Sklearn: Handle the special case when all labels are the same

2025-12-06 01:18:52 -06:00 · 2021-03-02 19:31:12 -06:00
parent b6ea0c5f1b
commit bcaf26b18c
2 changed files with 53 additions and 1 deletions
--- a/miplearn/classifiers/init.py
+++ b/miplearn/classifiers/init.py
@@ -3,7 +3,7 @@
 #  Released under the modified BSD license. See COPYING.md for more details.

 from abc import ABC, abstractmethod
-from typing import Optional, Any
+from typing import Optional, Any, cast

 import numpy as np

@@ -139,6 +139,7 @@ class ScikitLearnClassifier(Classifier):
    def __init__(self, clf: Any) -> None:
        super().__init__()
        self.inner_clf = clf
+        self.constant: Optional[np.ndarray] = None

    def fit(self, x_train: np.ndarray, y_train: np.ndarray) -> None:
        super().fit(x_train, y_train)
@@ -147,11 +148,22 @@ class ScikitLearnClassifier(Classifier):
            f"Scikit-learn classifiers must have exactly two classes. "
            f"{n_classes} classes were provided instead."
        )
+
+        # When all samples belong to the same class, sklearn's predict_proba returns
+        # an array with a single column. The following check avoid this strange
+        # behavior.
+        mean = cast(np.ndarray, y_train.astype(float).mean(axis=0))
+        if mean.max() == 1.0:
+            self.constant = mean
+            return
+
        self.inner_clf.fit(x_train, y_train[:, 1])

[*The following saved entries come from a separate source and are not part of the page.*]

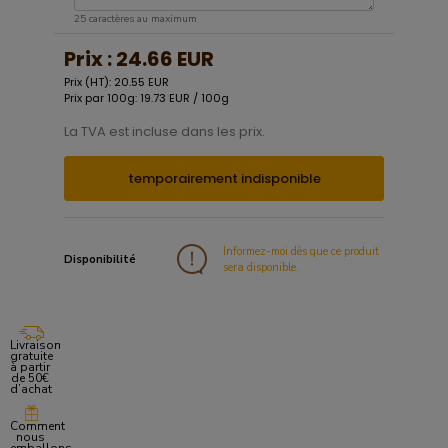
25 caractères au maximum
Prix :
24.66 EUR
Prix (HT): 20.55 EUR
Prix par 100g: 19.73 EUR / 100g
La TVA est incluse dans les prix.
temporairement indisponible
Informez-moi dès que ce produit
Disponibilité
sera disponible.
Livraison
gratuite
à partir
de 50€
d’achat
Comment
nous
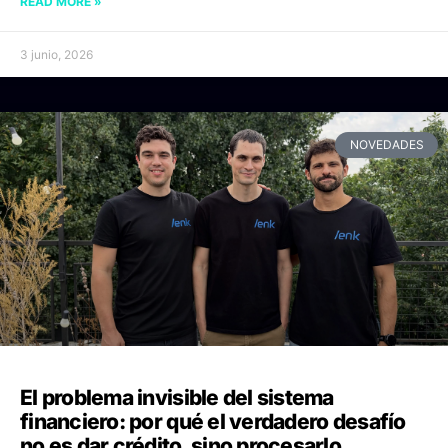
READ MORE »
3 junio, 2026
NOVEDADES
El problema invisible del sistema
financiero: por qué el verdadero desafío
no es dar crédito, sino procesarlo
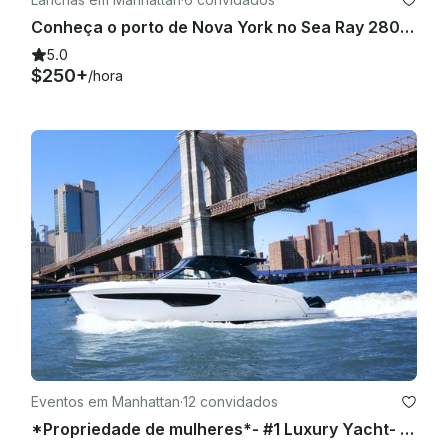
Conheça o porto de Nova York no Sea Ray 280 Sundancer com o Capitão Michael
5.0
$250+
/hora
Eventos em Manhattan
·
12 convidados
*Propriedade de mulheres*- #1 Luxury Yacht- 12 no máximo (com boné para 6 pessoas)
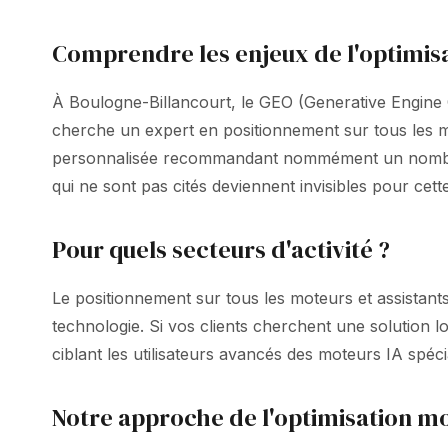
Comprendre les enjeux de l'optimisa
À Boulogne-Billancourt, le GEO (Generative Engine O
cherche un expert en positionnement sur tous les mo
personnalisée recommandant nommément un nombre r
qui ne sont pas cités deviennent invisibles pour cet
Pour quels secteurs d'activité ?
Le positionnement sur tous les moteurs et assistants
technologie. Si vos clients cherchent une solution l
ciblant les utilisateurs avancés des moteurs IA spéc
Notre approche de l'optimisation mo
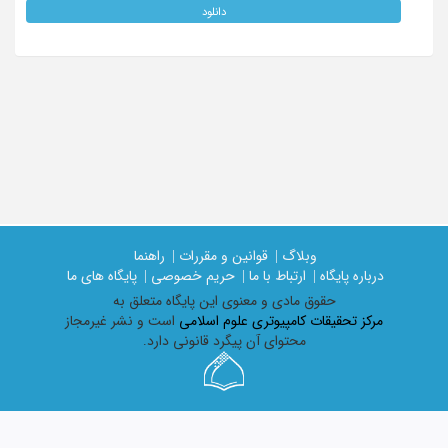
دانلود
وبلاگ |
قوانین و مقررات |
راهنما
درباره پایگاه |
ارتباط با ما |
حریم خصوصی |
پایگاه های ما
حقوق مادی و معنوی اين پايگاه متعلق به
مرکز تحقیقات کامپیوتری علوم اسلامی
است و نشر غیرمجاز
محتوای آن پیگرد قانونی دارد.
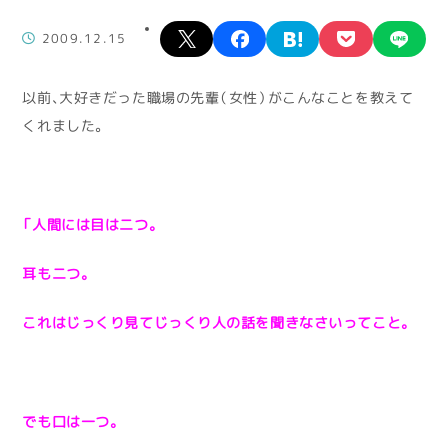
X
facebook
hatena
pocket
lin
2009.12.15
以前、大好きだった職場の先輩（女性）がこんなことを教えて
くれました。
「人間には目は二つ。
耳も二つ。
これはじっくり見てじっくり人の話を聞きなさいってこと。
でも口は一つ。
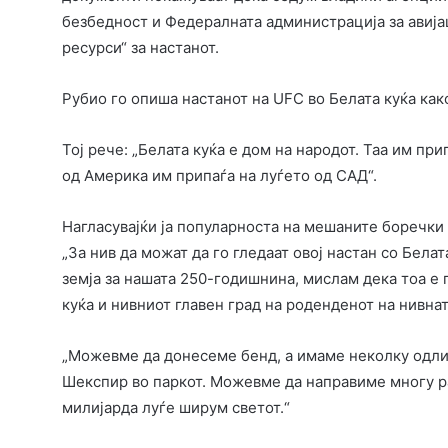
безбедност и Федералната администрација за авија
ресурси“ за настанот.
Рубио го опиша настанот на UFC во Белата куќа как
Тој рече: „Белата куќа е дом на народот. Таа им пр
од Америка им припаѓа на луѓето од САД“.
Нагласувајќи ја популарноста на мешаните боречки
„За нив да можат да го гледаат овој настан со Бела
земја за нашата 250-годишнина, мислам дека тоа е 
куќа и нивниот главен град на роденденот на нивнат
„Можевме да донесеме бенд, а имаме неколку одл
Шекспир во паркот. Можевме да направиме многу ра
милијарда луѓе ширум светот.“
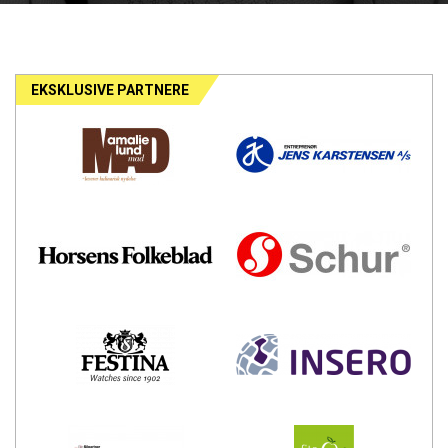
EKSKLUSIVE PARTNERE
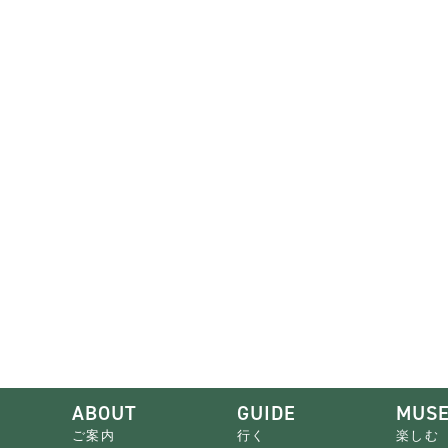
ABOUT
GUIDE
MUS
ご案内
行く
楽しむ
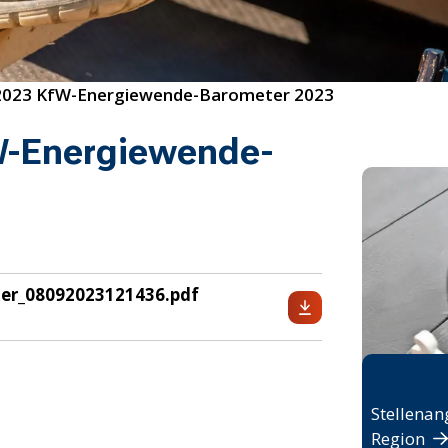
2023 KfW-Energiewende-Barometer 2023
W-Energiewende-
er_08092023121436.pdf
Jobbö
Stellenan
Region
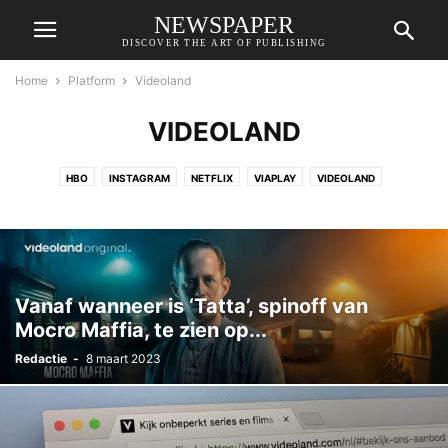
NEWSPAPER
DISCOVER THE ART OF PUBLISHING
Home
Platform
Videoland
VIDEOLAND
HBO
INSTAGRAM
NETFLIX
VIAPLAY
VIDEOLAND
Vanaf wanneer is ‘Tatta’, spinoff van
Mocro Maffia, te zien op...
Redactie
-
8 maart 2023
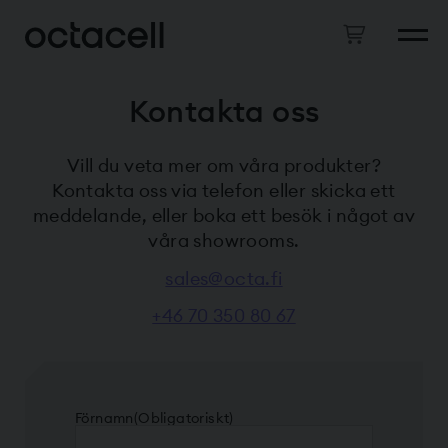
Kontakta oss
Vill du veta mer om våra produkter?
Kontakta oss via telefon eller skicka ett
meddelande, eller boka ett besök i något av
våra showrooms.
sales@octa.fi
+46 70 350 80 67
Förnamn
(Obligatoriskt)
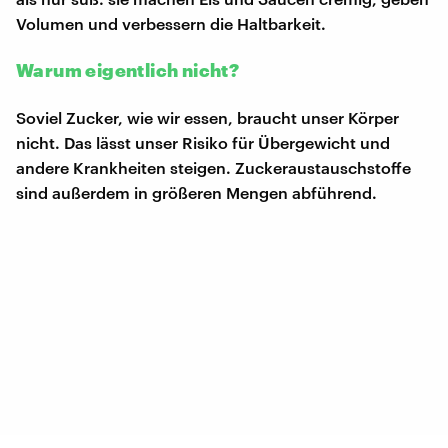
Volumen und verbessern die Haltbarkeit.
Warum eigentlich nicht?
Soviel Zucker, wie wir essen, braucht unser Körper
nicht. Das lässt unser Risiko für Übergewicht und
andere Krankheiten steigen. Zuckeraustauschstoffe
sind außerdem in größeren Mengen abführend.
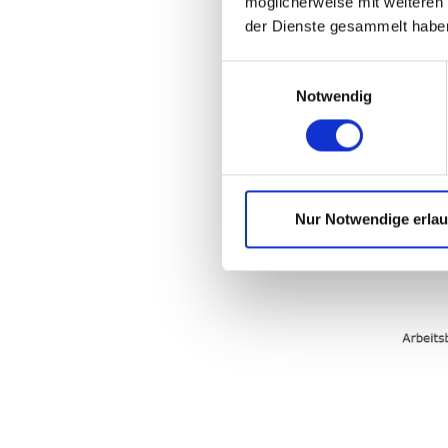
möglicherweise mit weiteren
der Dienste gesammelt habe
Einwilligungsauswahl
Notwendig
Nur Notwendige erla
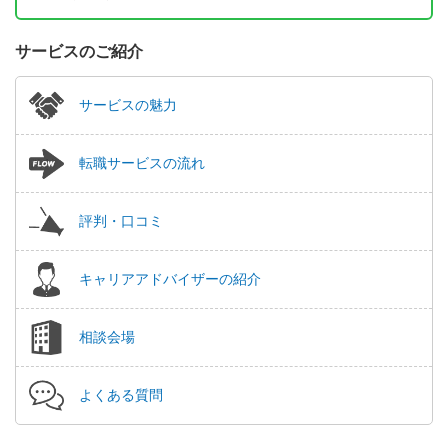
サービスのご紹介
サービスの魅力
転職サービスの流れ
評判・口コミ
キャリアアドバイザーの紹介
相談会場
よくある質問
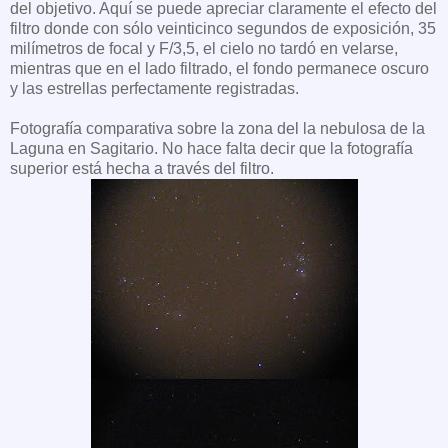
del objetivo. Aquí se puede apreciar claramente el efecto del
filtro donde con sólo veinticinco segundos de exposición, 35
milímetros de focal y F/3,5, el cielo no tardó en velarse,
mientras que en el lado filtrado, el fondo permanece oscuro
y las estrellas perfectamente registradas.
Fotografía comparativa sobre la zona del la nebulosa de la
Laguna en Sagitario. No hace falta decir que la fotografía
superior está hecha a través del filtro.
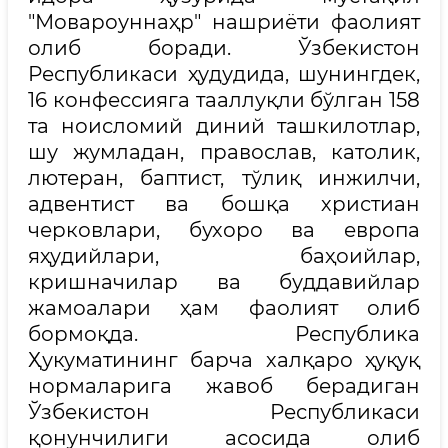
"Мовароуннаҳр" нашриёти фаолият
олиб боради. Ўзбекистон
Республикаси ҳудудида, шунингдек,
16 конфессияга тааллуқли бўлган 158
та ноисломий диний ташкилотлар,
шу жумладан, православ, католик,
лютеран, баптист, тўлиқ инжилчи,
адвентист ва бошқа христиан
черковлари, бухоро ва европа
яҳудийлари, баҳоийлар,
кришначилар ва буддавийлар
жамоалари ҳам фаолият олиб
бормоқда. Республика
Ҳукуматининг барча халқаро ҳуқуқ
нормаларига жавоб берадиган
Ўзбекистон Республикаси
қонунчилиги асосида олиб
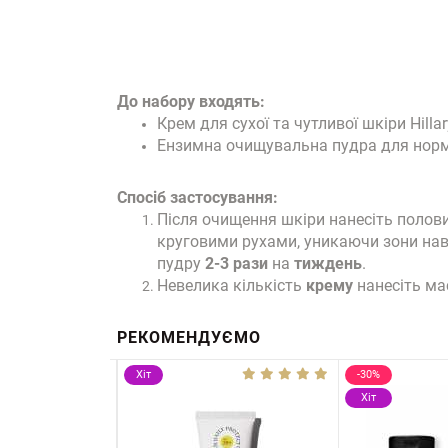
До набору входять:
Крем для сухої та чутливої шкіри Hilla
Ензимна очищувальна пудра для нормаль
Спосіб застосування:
Після очищення шкіри нанесіть полов
круговими рухами, уникаючи зони нав
пудру
2-3 рази
на
тиждень
.
Невелика кількість
крему
нанесіть м
РЕКОМЕНДУЄМО
Хіт
-30%
Хіт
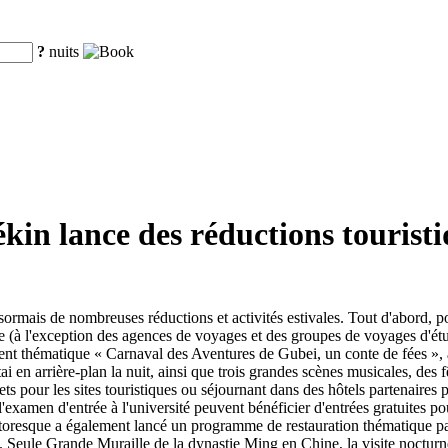
?
nuits
kin lance des réductions touristi
rmais de nombreuses réductions et activités estivales. Tout d'abord, pour
 (à l'exception des agences de voyages et des groupes de voyages d'étu
ement thématique « Carnaval des Aventures de Gubei, un conte de fées »,
 en arrière-plan la nuit, ainsi que trois grandes scènes musicales, des 
lets pour les sites touristiques ou séjournant dans des hôtels partenaire
'examen d'entrée à l'université peuvent bénéficier d'entrées gratuites pou
te pittoresque a également lancé un programme de restauration thématique 
 Seule Grande Muraille de la dynastie Ming en Chine, la visite nocturne 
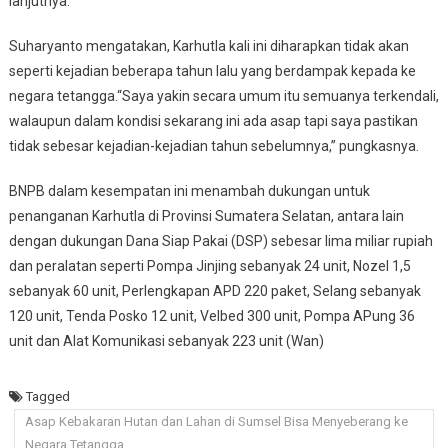
lanjutnya.
Suharyanto mengatakan, Karhutla kali ini diharapkan tidak akan
seperti kejadian beberapa tahun lalu yang berdampak kepada ke
negara tetangga.“Saya yakin secara umum itu semuanya terkendali,
walaupun dalam kondisi sekarang ini ada asap tapi saya pastikan
tidak sebesar kejadian-kejadian tahun sebelumnya,” pungkasnya.
BNPB dalam kesempatan ini menambah dukungan untuk
penanganan Karhutla di Provinsi Sumatera Selatan, antara lain
dengan dukungan Dana Siap Pakai (DSP) sebesar lima miliar rupiah
dan peralatan seperti Pompa Jinjing sebanyak 24 unit, Nozel 1,5
sebanyak 60 unit, Perlengkapan APD 220 paket, Selang sebanyak
120 unit, Tenda Posko 12 unit, Velbed 300 unit, Pompa APung 36
unit dan Alat Komunikasi sebanyak 223 unit (Wan)
Tagged
Asap Kebakaran Hutan dan Lahan di Sumsel Bisa Menyeberang ke
Negara Tetangga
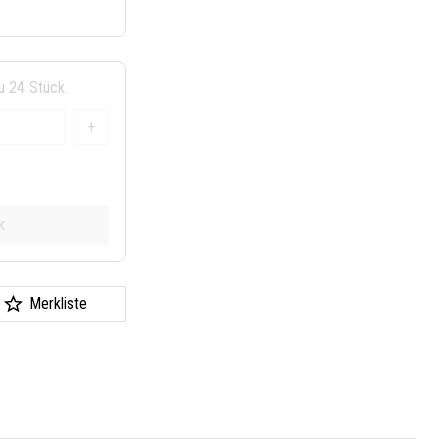
zu 24 Stück.
+
k
Merkliste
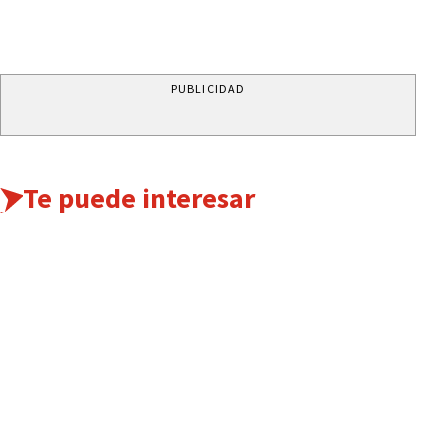
PUBLICIDAD
Te puede interesar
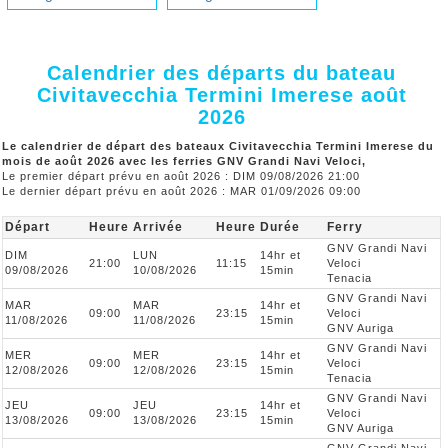
Calendrier des départs du bateau
Civitavecchia Termini Imerese août
2026
Le calendrier de départ des bateaux Civitavecchia Termini Imerese du
mois de août 2026 avec les ferries GNV Grandi Navi Veloci,
Le premier départ prévu en août 2026 : DIM 09/08/2026 21:00
Le dernier départ prévu en août 2026 : MAR 01/09/2026 09:00
Départ
Heure
Arrivée
Heure
Durée
Ferry
GNV Grandi Navi
DIM
LUN
14hr et
21:00
11:15
Veloci
09/08/2026
10/08/2026
15min
Tenacia
GNV Grandi Navi
MAR
MAR
14hr et
09:00
23:15
Veloci
11/08/2026
11/08/2026
15min
GNV Auriga
GNV Grandi Navi
MER
MER
14hr et
09:00
23:15
Veloci
12/08/2026
12/08/2026
15min
Tenacia
GNV Grandi Navi
JEU
JEU
14hr et
09:00
23:15
Veloci
13/08/2026
13/08/2026
15min
GNV Auriga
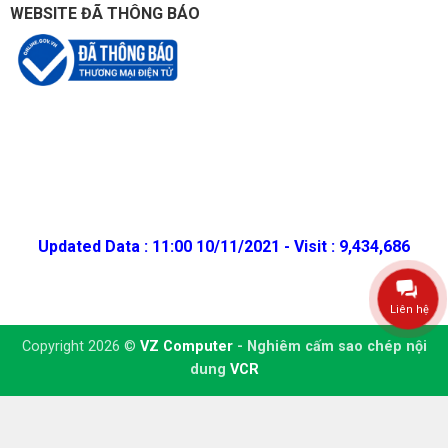
WEBSITE ĐÃ THÔNG BÁO
Updated Data : 11:00 10/11/2021 - Visit : 9,434,686
Liên hệ
Copyright 2026 ©
VZ Computer
- Nghiêm cấm sao chép nội
dung
VCR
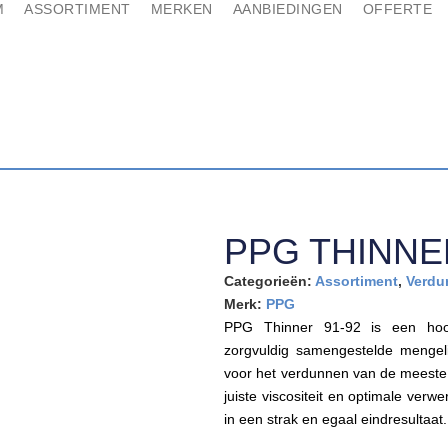
M
ASSORTIMENT
MERKEN
AANBIEDINGEN
OFFERTE
PPG THINNE
Categorieën:
Assortiment
,
Verdu
Merk:
PPG
PPG Thinner 91-92 is een hoo
zorgvuldig samengestelde mengeli
voor het verdunnen van de meeste
juiste viscositeit en optimale verw
in een strak en egaal eindresultaat.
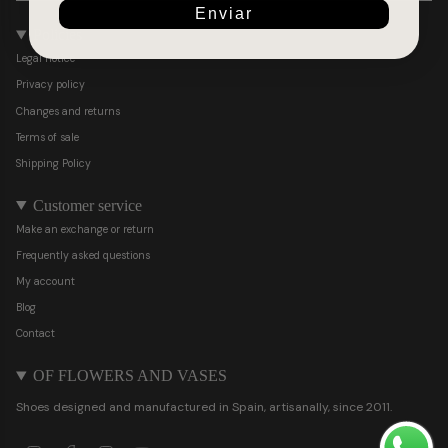
Enviar
Policies
Legal notice
Privacy policy
Changes and returns
Terms of sale
Shipping Policy
Customer service
Make an exchange or return
Frequently asked questions
My account
Blog
Contact
OF FLOWERS AND VASES
Shoes designed and manufactured in Spain, artisanally, since 2011.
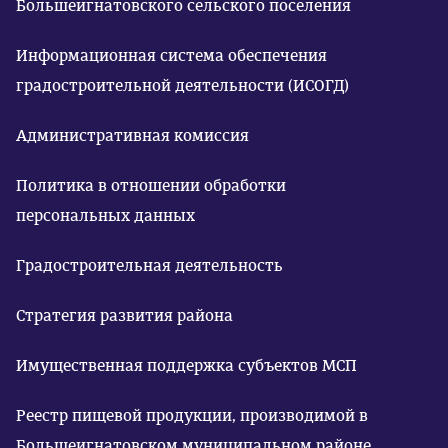
Большеигнатовского сельского поселения
Информационная система обеспечения
градостроительной деятельности (ИСОГД)
Административная комиссия
Политика в отношении обработки
персональных данных
Градостроительная деятельность
Стратегия развития района
Имущественная поддержка субъектов МСП
Реестр пищевой продукции, производимой в
Большеигнатовском муниципальном районе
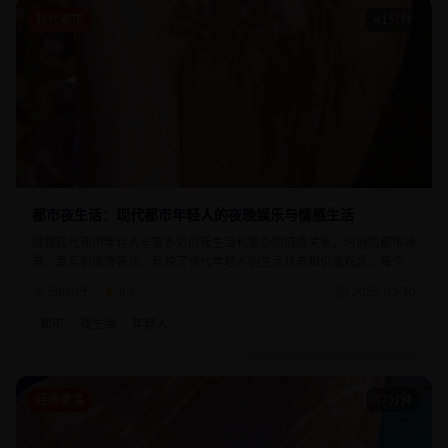
现代都市
41分钟
都市夜生活：现代都市年轻人的夜晚娱乐与情感生活
展现现代都市年轻人丰富多彩的夜生活和复杂的情感关系。时尚的都市场
景，真实的情感表达，反映了当代年轻人的生活状态和价值观念。每个角
色都有着自己的故事和追求。
590.0千
8.2
2025-03-10
都市
夜生活
年轻人
经典重温
47分钟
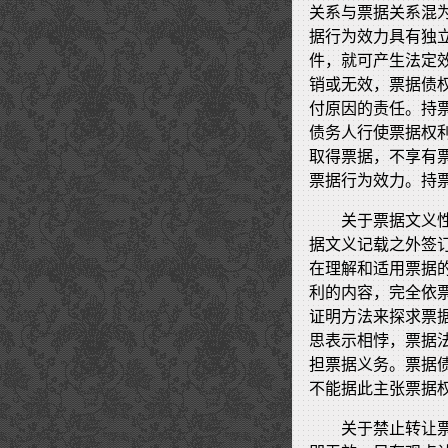
关系与票据关系混
据行为效力具有独
件，就可产生法定
销或无效，票据债
付原因的责任。持
债务人行使票据权
取得票据，不享有
票据行为效力。持
关于票据文义
据文义记载之外签
在理解和适用票据
利的内容，完全依
证明方法来探求票
思表示相悖，票据
担票据义务。票据
不能据此主张票据
关于禁止转让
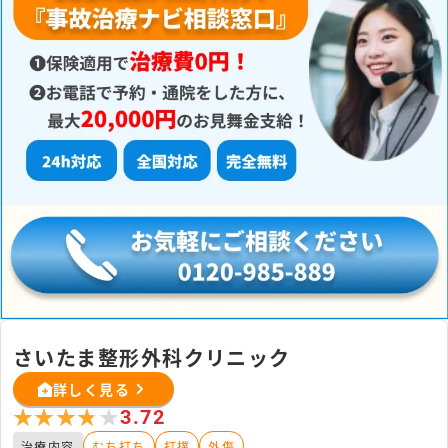
さいたま整形外科クリニック
詳しく見る
★★★★★
★★★★★
3.72
治療内容
むち打ち
打撲
外傷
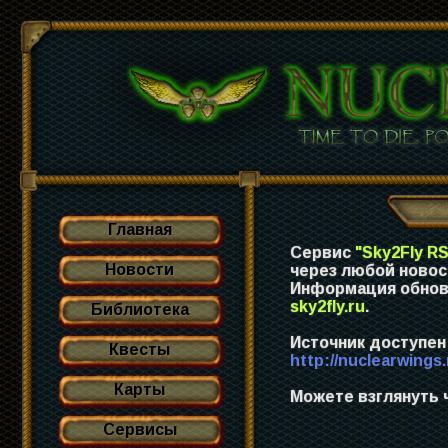
Главная
Сервис
"Sky2Fly R
Новости
через любой новос
Информация обно
sky2fly.ru
.
Библиотека
Источник доступен
Квесты
http://nuclearwings.
Карты
Можете взглянуть 
Сервисы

    def predict_proba(self, x_test: np.ndarray) -> np.ndarray:
        super().predict_proba(x_test)
        n_samples = x_test.shape[0]
+        if self.constant is not None:
+            return np.array([self.constant for n in range(n_samples)])
        sklearn_proba = self.inner_clf.predict_proba(x_test)
        if isinstance(sklearn_proba, list):
            assert len(sklearn_proba) == self.n_classes